As promised, here are the Seven Pleasures of Birding, at least as I've determined them:
1. The beauty of the birds
2. The beauty of being in a natural setting
3. The joys of hunting, without the bloodshed
4. The joy of collecting (in that the practice of keeping lists -- life lists, day lists, etc.-- appeals to the same impulse as, say, stamp collecting)
5. The joy of puzzle-solving (in making those tough identifications)
6. The pleasure of scientific discovery (new observations about behavior, etc.)
and saving the best for last,
7. The Unicorn Effect--After you've been birding for even a little while, there are birds you've heard of or seen in books that capture your imagination, but you've never seen for yourself...and then one day, there it is in front of you, as if some mythical creature has stepped out of a storybook and come to life.
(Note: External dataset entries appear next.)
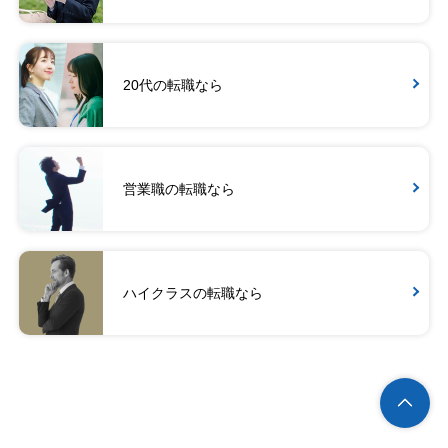
20代の転職なら
営業職の転職なら
ハイクラスの転職なら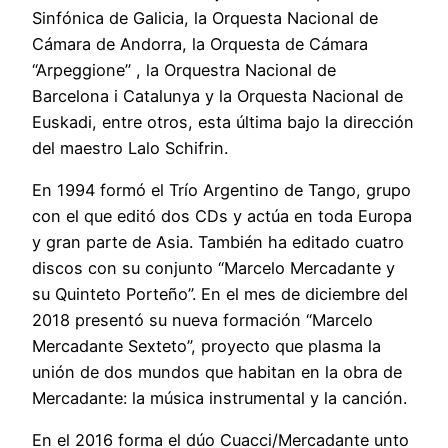
Sinfónica de Galicia, la Orquesta Nacional de
Cámara de Andorra, la Orquesta de Cámara
“Arpeggione” , la Orquestra Nacional de
Barcelona i Catalunya y la Orquesta Nacional de
Euskadi, entre otros, esta última bajo la dirección
del maestro Lalo Schifrin.
En 1994 formó el Trío Argentino de Tango, grupo
con el que editó dos CDs y actúa en toda Europa
y gran parte de Asia. También ha editado cuatro
discos con su conjunto “Marcelo Mercadante y
su Quinteto Porteño”. En el mes de diciembre del
2018 presentó su nueva formación “Marcelo
Mercadante Sexteto”, proyecto que plasma la
unión de dos mundos que habitan en la obra de
Mercadante: la música instrumental y la canción.
En el 2016 forma el dúo Cuacci/Mercadante unto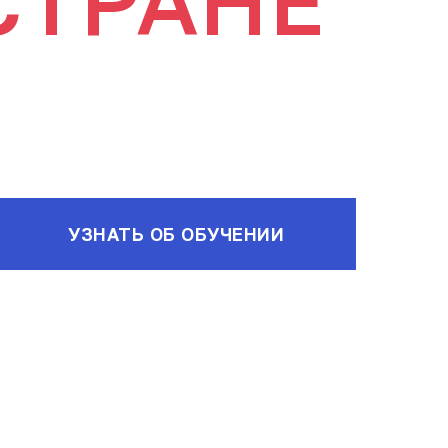
СТРАНЕ
УЗНАТЬ ОБ ОБУЧЕНИИ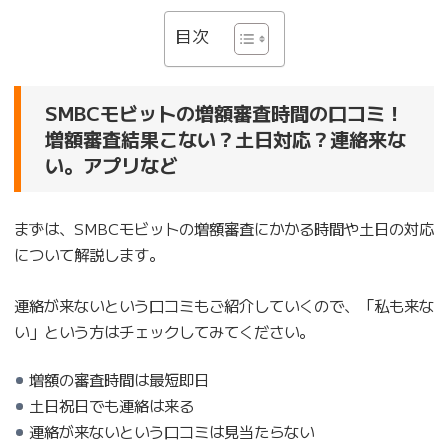
目次
SMBCモビットの増額審査時間の口コミ！
増額審査結果こない？土日対応？連絡来な
い。アプリなど
まずは、SMBCモビットの増額審査にかかる時間や土日の対応
について解説します。
連絡が来ないという口コミもご紹介していくので、「私も来な
い」という方はチェックしてみてください。
増額の審査時間は最短即日
土日祝日でも連絡は来る
連絡が来ないという口コミは見当たらない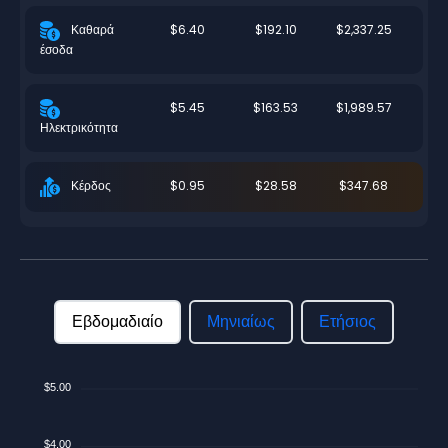
$6.40
$192.10
$2,337.25
Καθαρά
έσοδα
$5.45
$163.53
$1,989.57
Ηλεκτρικότητα
$0.95
$28.58
$347.68
Κέρδος
Εβδομαδιαίο
Μηνιαίως
Ετήσιος
$5.00
$4.00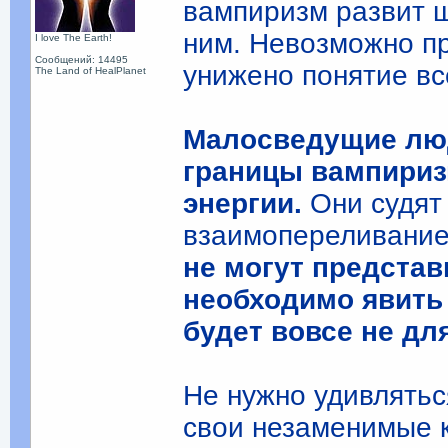
вампиризм развит ш
ним. Невозможно пр
I love The Earth!
Сообщений: 14495
унижено понятие вс
The Land of HealPlanet
Малосведущие люд
границы вампириз
энергии.
Они судят 
взаимопереливание 
не могут представ
необходимо явить
будет вовсе не дл
Не нужно удивлятьс
свои незаменимые 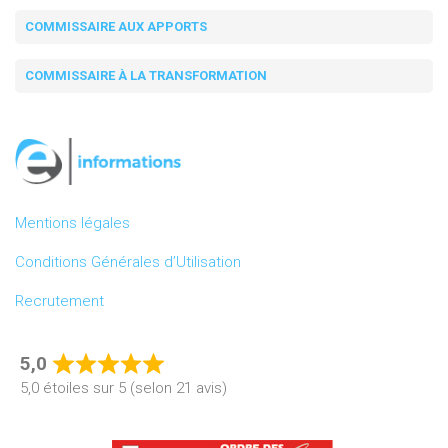
COMMISSAIRE AUX APPORTS
COMMISSAIRE À LA TRANSFORMATION
Mentions légales
Conditions Générales d’Utilisation
Recrutement
5,0
Rated
5,0 étoiles sur 5 (selon 21 avis)
5,0
out
of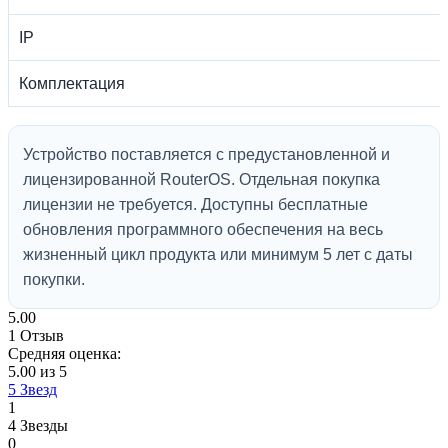
IP
Комплектация
Устройство поставляется с предустановленной и
лицензированной RouterOS. Отдельная покупка
лицензии не требуется. Доступны бесплатные
обновления программного обеспечения на весь
жизненный цикл продукта или минимум 5 лет с даты
покупки.
5.00
1 Отзыв
Средняя оценка:
5.00 из 5
5 Звезд
1
4 Звезды
0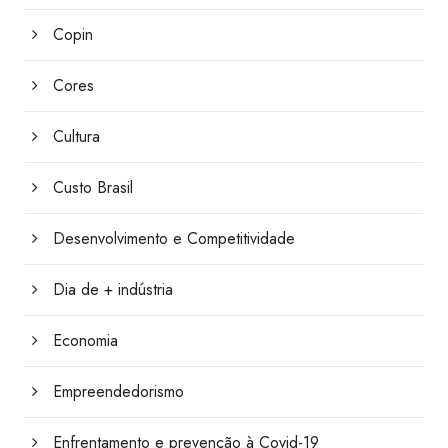
Copin
Cores
Cultura
Custo Brasil
Desenvolvimento e Competitividade
Dia de + indústria
Economia
Empreendedorismo
Enfrentamento e prevenção à Covid-19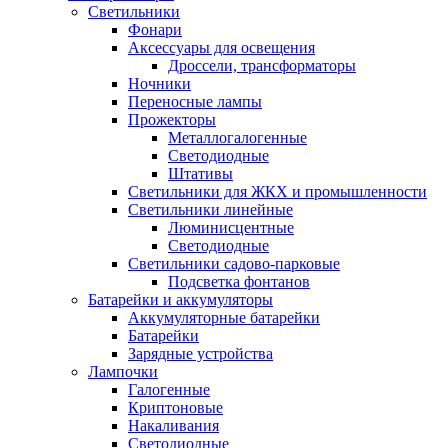
Светильники
Фонари
Аксессуары для освещения
Дроссели, трансформаторы
Ночники
Переносные лампы
Прожекторы
Металлогалогенные
Светодиодные
Штативы
Светильники для ЖКХ и промышленности
Светильники линейные
Люминисцентные
Светодиодные
Светильники садово-парковые
Подсветка фонтанов
Батарейки и аккумуляторы
Аккумуляторные батарейки
Батарейки
Зарядные устройства
Лампочки
Галогенные
Криптоновые
Накаливания
Светодиодные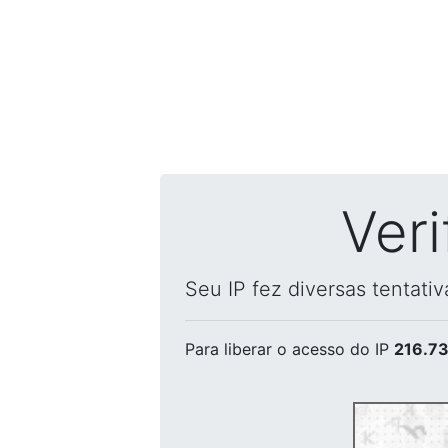
Ver
Seu IP fez diversas tentati
Para liberar o acesso
do IP
216.73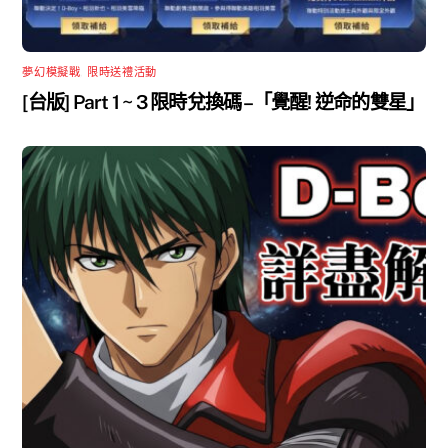
夢幻模擬戰
,
限時送禮活動
[台版] Part 1 ~ 3 限時兌換碼 –「覺醒! 逆命的雙星」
There's no thrill quite like it.
If you get tired of people asking you, "Why do you go birdwatching?" as I eventually did, these are handy to whip out.
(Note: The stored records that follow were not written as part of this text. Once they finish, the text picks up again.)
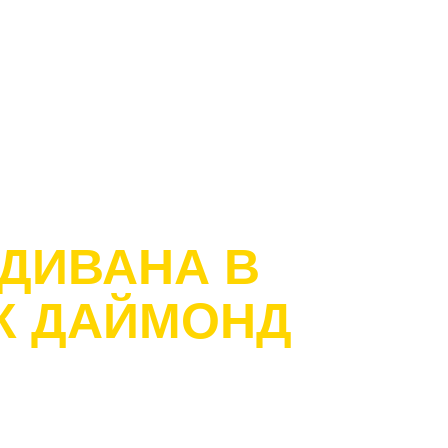
Л
ДИВАНА В
ЖК ДАЙМОНД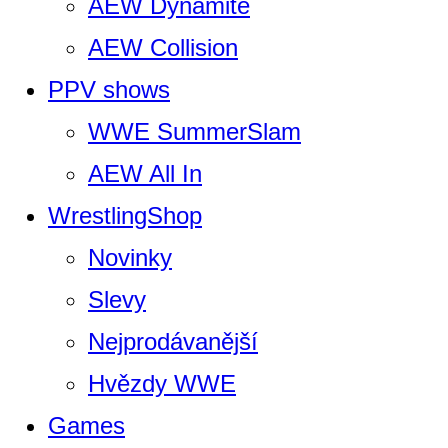
AEW Dynamite
AEW Collision
PPV shows
WWE SummerSlam
AEW All In
WrestlingShop
Novinky
Slevy
Nejprodávanější
Hvězdy WWE
Games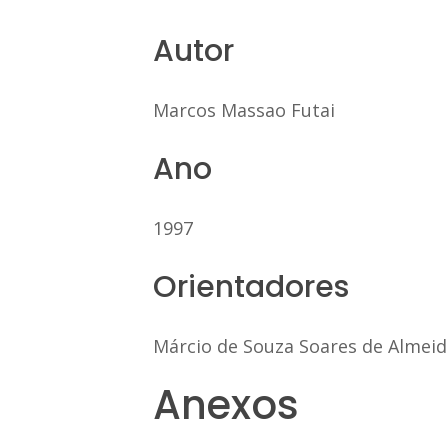
Autor
Marcos Massao Futai
Ano
1997
Orientadores
Márcio de Souza Soares de Almeid
Anexos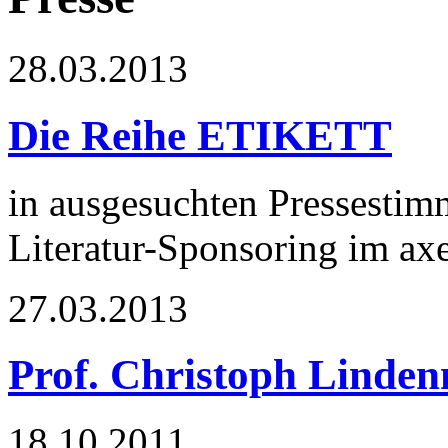
28.03.2013
Die Reihe ETIKETT
in ausgesuchten Pressestimm
Literatur-Sponsoring im ax
27.03.2013
Prof. Christoph Linden
18.10.2011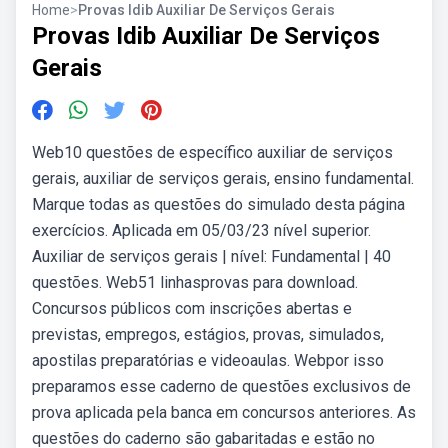
Home
>
Provas Idib Auxiliar De Serviços Gerais
Provas Idib Auxiliar De Serviços
Gerais
Web10 questões de específico auxiliar de serviços
gerais, auxiliar de serviços gerais, ensino fundamental.
Marque todas as questões do simulado desta página
exercícios. Aplicada em 05/03/23 nível superior.
Auxiliar de serviços gerais | nível: Fundamental | 40
questões. Web51 linhasprovas para download.
Concursos públicos com inscrições abertas e
previstas, empregos, estágios, provas, simulados,
apostilas preparatórias e videoaulas. Webpor isso
preparamos esse caderno de questões exclusivos de
prova aplicada pela banca em concursos anteriores. As
questões do caderno são gabaritadas e estão no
Note that what's NOT on my list as one of the pleasures of birding is the social factor, simply because some folks get a kick out of socializing while birding, some folks get juiced by the solitary experience, and some of us enjoy either.
Also note that the Seven Pleasures of Birding--what makes the activity *enjoyable*--should not be confused with what makes the activity *accessible*, though obviously the two are related. Why birding, and not "mammaling" or somesuch? Why do we language-gifted primates so easily become obsessed with chasing after feathered dinosaurs? Put like that, it hardly seems like a natural fit, but there are several factors involved of which we're both well aware--
--Most birds are diurnal, like us, while many of our closer mammalian kin are nocturnal; so birds are more readily observable. Yet unlike other diurnal creatures that are also observable--the many diurnal insects, for example--birds are warm-blooded vertebrates like us, who defend territories and care for young much as we do; so we can empathize with them.
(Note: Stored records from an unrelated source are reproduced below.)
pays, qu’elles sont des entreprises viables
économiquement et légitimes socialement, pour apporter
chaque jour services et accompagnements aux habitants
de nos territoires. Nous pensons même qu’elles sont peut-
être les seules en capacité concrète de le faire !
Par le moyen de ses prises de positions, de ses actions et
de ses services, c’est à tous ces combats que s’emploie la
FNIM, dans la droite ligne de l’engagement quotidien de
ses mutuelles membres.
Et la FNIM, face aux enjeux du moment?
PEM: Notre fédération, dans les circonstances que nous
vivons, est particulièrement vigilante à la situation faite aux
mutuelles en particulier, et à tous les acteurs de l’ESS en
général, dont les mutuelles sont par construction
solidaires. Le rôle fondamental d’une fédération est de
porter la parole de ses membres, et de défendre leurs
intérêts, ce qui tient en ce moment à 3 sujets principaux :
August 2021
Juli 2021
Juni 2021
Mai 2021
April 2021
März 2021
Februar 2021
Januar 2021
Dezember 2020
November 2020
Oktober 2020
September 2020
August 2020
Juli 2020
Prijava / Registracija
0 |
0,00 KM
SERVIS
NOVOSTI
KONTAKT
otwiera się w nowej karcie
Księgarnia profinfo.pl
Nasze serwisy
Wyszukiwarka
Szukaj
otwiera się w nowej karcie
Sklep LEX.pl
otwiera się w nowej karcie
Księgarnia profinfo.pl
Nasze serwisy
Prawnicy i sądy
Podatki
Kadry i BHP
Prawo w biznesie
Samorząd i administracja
--Partly because of this diurnal/nocturnal difference, birds communicate through the same primary senses, sight and sound, as we do, so we can easily appreciate their stunning visuals and beautiful songs. (Compare that to other mammals, whose primary sense is often scent, which can be much more useful in the dark.)
--Birds can fly! That mobility, unparalleled by any other group of living things, gives them access to the entire planet and virtually all of its varied habitats--so you can go birding anywhere, and you're likely to find a wide variety of species (compared to mammals) to delight you wherever you do. But I think more significant is that birds' ability to fly captures our imagination; it's the ultimate expression of freedom, and it touches some deep chord in the human spirit.
Obviously, I've spent WAY too much time thinking about this. And I'm rambling.
ChrisAfter reading this I wrote Chris and asked: What about bats? He answered:
As for bats: they're second-rate flyers, in my humble opinion. Flight has evolved a number of times on our planet, but never as near perfectly as in the birds--which is no doubt why they fill the vast majority of ecological niches available to flying megafauna, and goes a long way to explaining why they're the only dinosaurs that survived the mass extinction at the end of the Cretaceous. (That matchless mobility again: In a time of environmental upheaval, they could travel to safe havens, and then when conditions improved, these travelers would be among the first to re-colonize depopulated habitats. This is all supposition, of course.)
And besides, bats are nocturnal, so all the reasons I listed why nocturnal animals are unlikely to grab human attention still apply. Instead of capturing our imagination and inspiring our spirit, their nocturnal flying (and their unusual appearance, a consequence of their nocturnal adaptations) has the opposite effect: It freaks us out.
Give bats their due, though; if I remember correctly, they're one of the most diverse groups of mammals (in terms of number of different species), so they must be doing something right. Why birds haven't completely displaced them from all niches is something of a mystery to me; bats must have some advantage (echolocation? a superior sense of smell?) that compensates for their inferior flight characteristics.